# help!need a 35 mm film camera



## scruffiest1 (Nov 7, 2005)

my daughter is starting high school this year and is taking a photography class.she needs a 35mm film camera .i know nothing of this,where can i find a new or used camera with lens ?i looked on amazon and ebay and there are many ,what would be a good starter camera?i would prefer a gently used camera but what to look for?any help is appreciated thanks


----------



## stargazer (May 24, 2004)

Look in here, 
http://www.bhphotovideo.com/c/buy/35mm-Cameras/ci/3017/N/4294247087


----------



## camowag (Aug 25, 2005)

Might also try Houston Camera Exchange, on Richmond.


----------



## pg542 (Oct 9, 2006)

PM sent s1- I have one that would be perfect for her and the price can't be beat.


----------



## lesmcdonald (Feb 14, 2006)

I have 2 Canon 35mm film cameras.
A-1 with a 35-105 Macro lens
EOS 650
Just make me an offer. I'm in Houston


----------



## stargazer (May 24, 2004)

lesmcdonald said:


> I have 2 Canon 35mm film cameras.
> A-1 with a 35-105 Macro lens
> EOS 650
> Just make me an offer.
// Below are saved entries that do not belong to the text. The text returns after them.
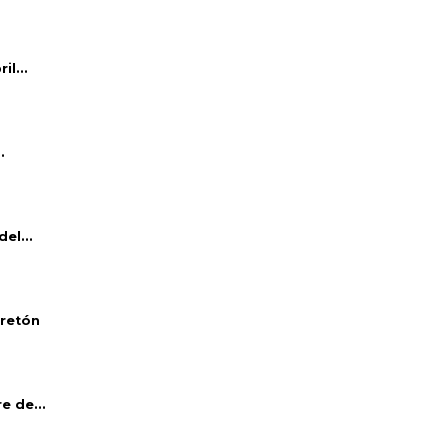
l...
.
el...
bretón
e de...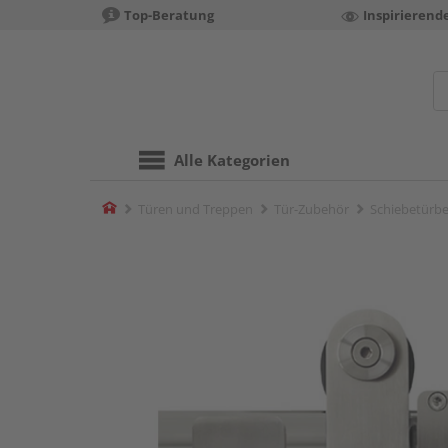
Top-Beratung
Inspirierend
Alle Kategorien
Home
Türen und Treppen
Tür-Zubehör
Schiebetürbe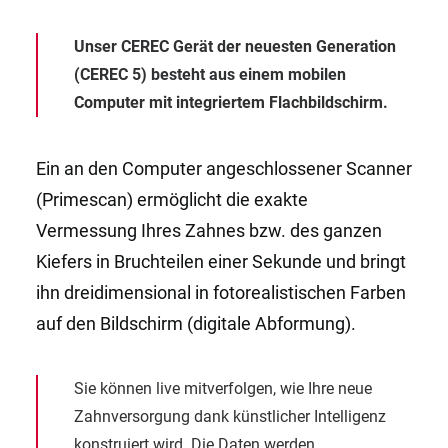
Unser CEREC Gerät der neuesten Generation
(CEREC 5) besteht aus einem mobilen
Computer mit integriertem Flachbildschirm.
Ein an den Computer angeschlossener Scanner
(Primescan) ermöglicht die exakte
Vermessung Ihres Zahnes bzw. des ganzen
Kiefers in Bruchteilen einer Sekunde und bringt
ihn dreidimensional in fotorealistischen Farben
auf den Bildschirm (digitale Abformung).
Sie können live mitverfolgen, wie Ihre neue
Zahnversorgung dank künstlicher Intelligenz
konstruiert wird. Die Daten werden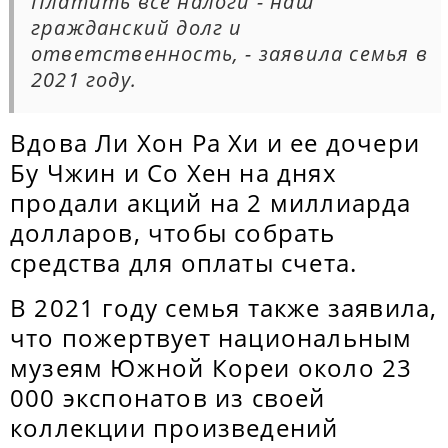
Платить все налоги - наш
гражданский долг и
ответственность, - заявила семья в
2021 году.
Вдова Ли Хон Ра Хи и ее дочери
Бу Чжин и Со Хен на днях
продали акций на 2 миллиарда
долларов, чтобы собрать
средства для оплаты счета.
В 2021 году семья также заявила,
что пожертвует национальным
музеям Южной Кореи около 23
000 экспонатов из своей
коллекции произведений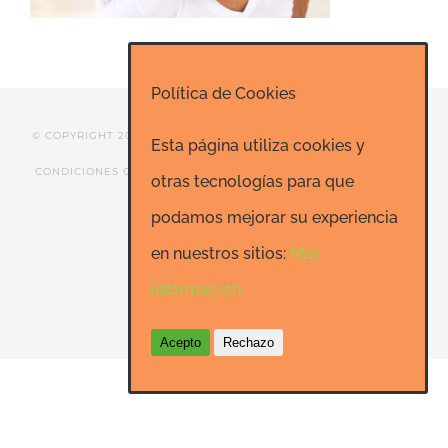
Política de Cookies
© COPYRIGHT 2020 ESCUELA DE RISOTERAPIA DE MADRID |
Esta página utiliza cookies y
CONDICIONES GENERALES
|
CONTACTO
|
SEO: Informatica-
otras tecnologías para que
24h.net
podamos mejorar su experiencia
en nuestros sitios:
Más
información.
Facebook
LinkedIn
YouTube
Acepto
Rechazo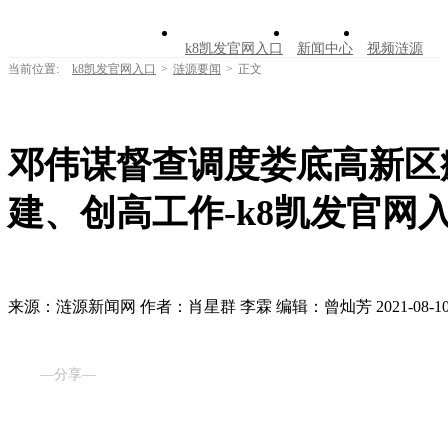
k8凯发官网入口
新闻中心
视频涟源
当前位置:
k8凯发官网入口
>
涟源要闻
>
正文
文明创建
公告公示
学习园地
涟源文
走进涟源
邓伟谋督查调度娄底高新区
建、创高工作-k8凯发官网
来源：涟源新闻网
作者：肖星群 李霖
编辑：曾灿芳
2021-08-10
—分享—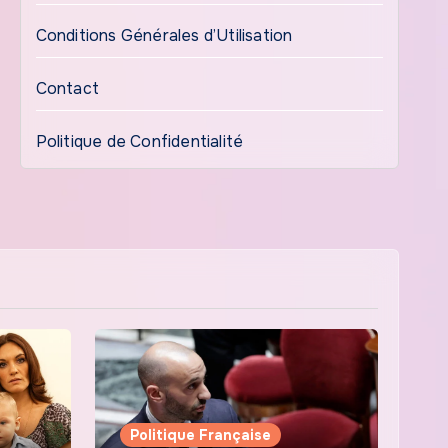
Conditions Générales d’Utilisation
Contact
Politique de Confidentialité
Politique Française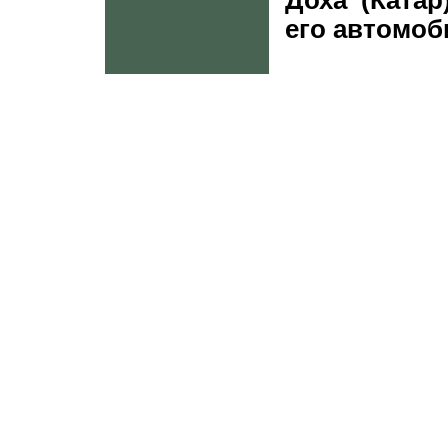
Доха (Ката
его автомоб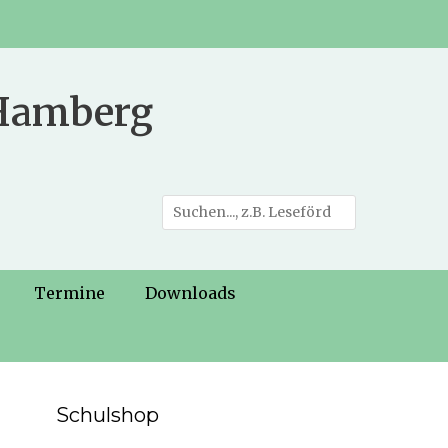
 Hamberg
Suche
nach:
Termine
Downloads
Schulshop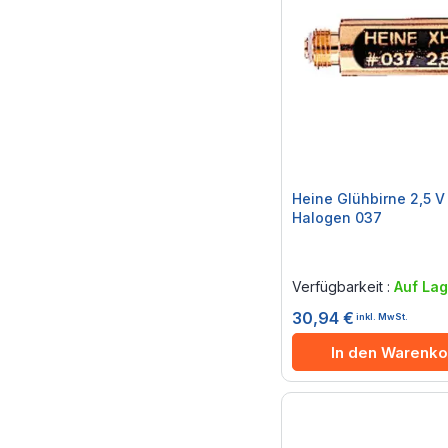
Heine Glühbirne 2,5 
Halogen 037
Rating:
0%
Verfügbarkeit :
Auf Lag
30,94 €
inkl. MwSt.
In den Warenko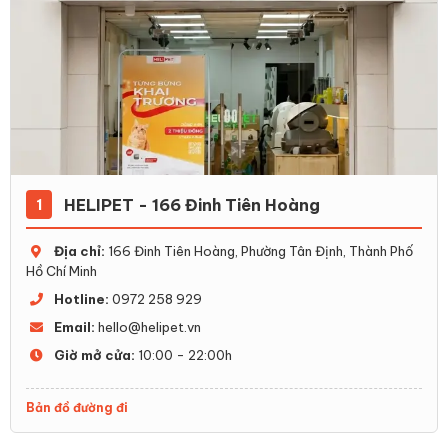
HELIPET - 166 Đinh Tiên Hoàng
1
Địa chỉ:
166 Đinh Tiên Hoàng, Phường Tân Định, Thành Phố
Hồ Chí Minh
Hotline:
0972 258 929
Email:
hello@helipet.vn
Giờ mở cửa:
10:00 - 22:00h
Bản đồ đường đi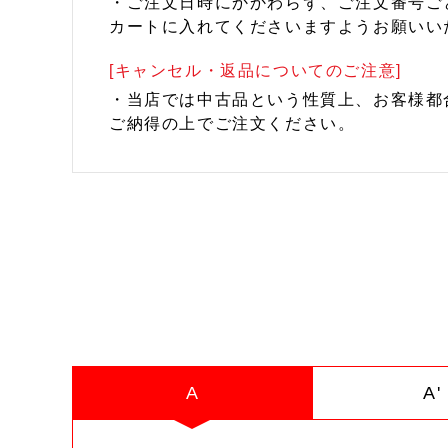
・ご注文日時にかかわらず、ご注文番号ご
カートに入れてくださいますようお願いい
[キャンセル・返品についてのご注意]
・当店では中古品という性質上、お客様都
ご納得の上でご注文ください。
A
A'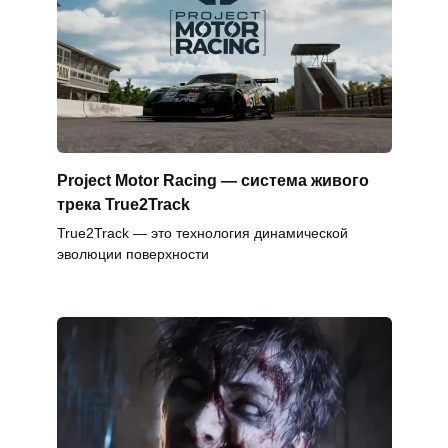
Project Motor Racing — система живого
трека True2Track
True2Track — это технология динамической
эволюции поверхности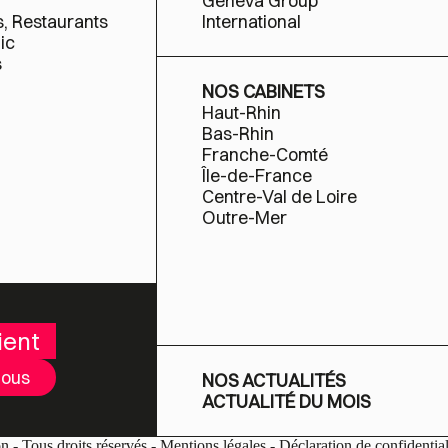
Geneva Group
s, Restaurants
International
ic
s
NOS CABINETS
Haut-Rhin
Bas-Rhin
Franche-Comté
Île-de-France
Centre-Val de Loire
Outre-Mer
ient
nous
NOS ACTUALITÉS
ACTUALITÉ DU MOIS
on
- Tous droits réservés -
Mentions légales
-
Déclaration de confidential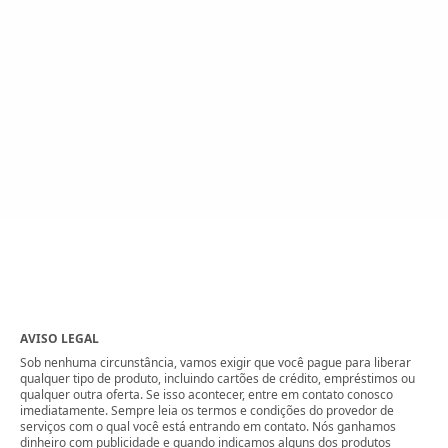
AVISO LEGAL
Sob nenhuma circunstância, vamos exigir que você pague para liberar
qualquer tipo de produto, incluindo cartões de crédito, empréstimos ou
qualquer outra oferta. Se isso acontecer, entre em contato conosco
imediatamente. Sempre leia os termos e condições do provedor de
serviços com o qual você está entrando em contato. Nós ganhamos
dinheiro com publicidade e quando indicamos alguns dos produtos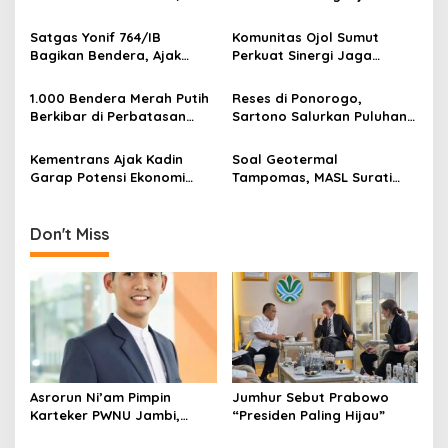
g
Pengamat: Figur Pemimpin
Muda Visioner untuk Abad
Satgas Yonif 764/IB
Komunitas Ojol Sumut
a
Kedua NU
Bagikan Bendera, Ajak
Perkuat Sinergi Jaga
t
Warga Papua Semarakkan
Kamtibmas
HUT RI
i
1.000 Bendera Merah Putih
Reses di Ponorogo,
Berkibar di Perbatasan
Sartono Salurkan Puluhan
o
Sambas
Motor Pengangkut Sampah
n
Kementrans Ajak Kadin
Soal Geotermal
Garap Potensi Ekonomi
Tampomas, MASL Surati
Kawasan Transmigrasi
Parpol dan Desak DPRD
Buka Dokumen Proyek
Don't Miss
Asrorun Ni’am Pimpin
Jumhur Sebut Prabowo
Karteker PWNU Jambi,
“Presiden Paling Hijau”
Pengamat: Figur Pemimpin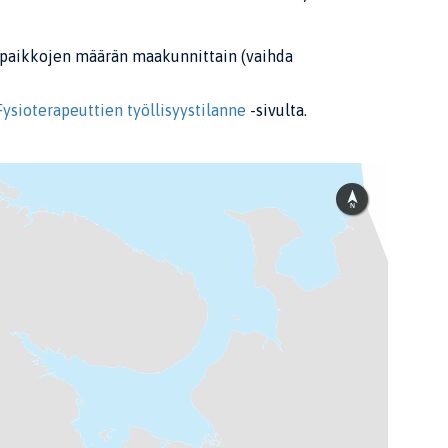
yöpaikkojen määrän maakunnittain (vaihda
Fysioterapeuttien työllisyystilanne
-sivulta.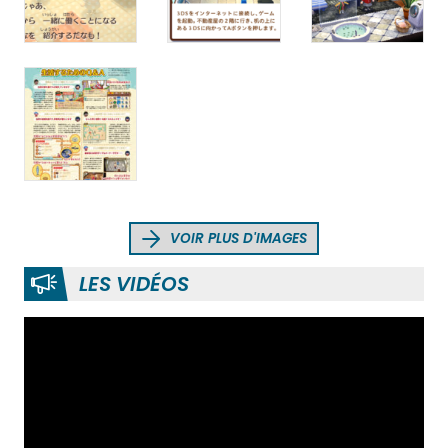
VOIR PLUS D'IMAGES
LES VIDÉOS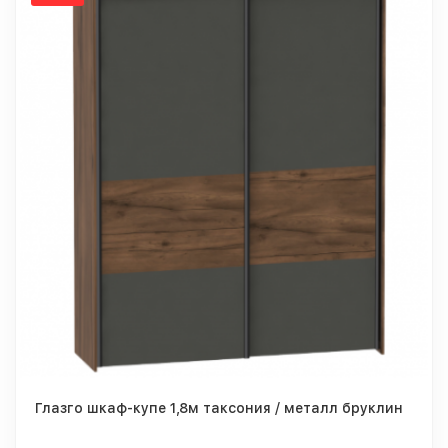
Глазго шкаф-купе 1,8м таксония / металл бруклин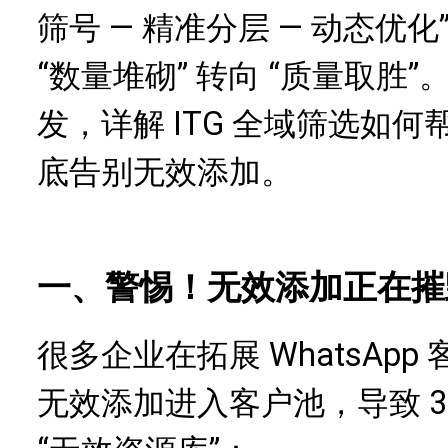
筛号 — 精准分层 — 动态优
“数量堆砌” 转向 “质量取
发，详解 ITG 全域筛选如
底告别无效添加。
一、警惕！无效添加正在摧
很多企业在拓展 WhatsAp
无效添加进入客户池，导致 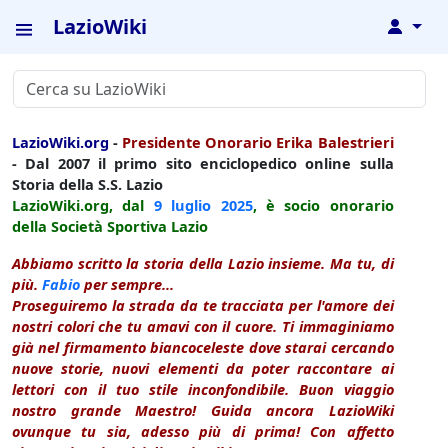
LazioWiki
↓
LazioWiki.org
-
Presidente Onorario Erika Balestrieri
- Dal 2007 il primo sito enciclopedico online sulla
Storia della S.S. Lazio
LazioWiki.org, dal
9 luglio
2025
, è socio onorario
della Società Sportiva Lazio
Abbiamo scritto la storia della Lazio insieme. Ma tu, di
più.
Fabio
per sempre...
Proseguiremo la strada da te tracciata per l'amore dei
nostri colori che tu amavi con il cuore. Ti immaginiamo
già nel firmamento biancoceleste dove starai cercando
nuove storie, nuovi elementi da poter raccontare ai
lettori con il tuo stile inconfondibile. Buon viaggio
nostro grande Maestro! Guida ancora LazioWiki
ovunque tu sia, adesso più di prima! Con affetto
I'm in Houston


Umm, this was back in 2014, she has probably graduated by now


----------



## BobBobber (Aug 29, 2015)

stargazer said:


> Umm, this was back in 2014, she has probably graduated by now


X2
Good observation!


----------



## pg542 (Oct 9, 2006)

yeah, I gave her my old Canon Rebel and a couple of kit lenses. Never heard anything back though........


----------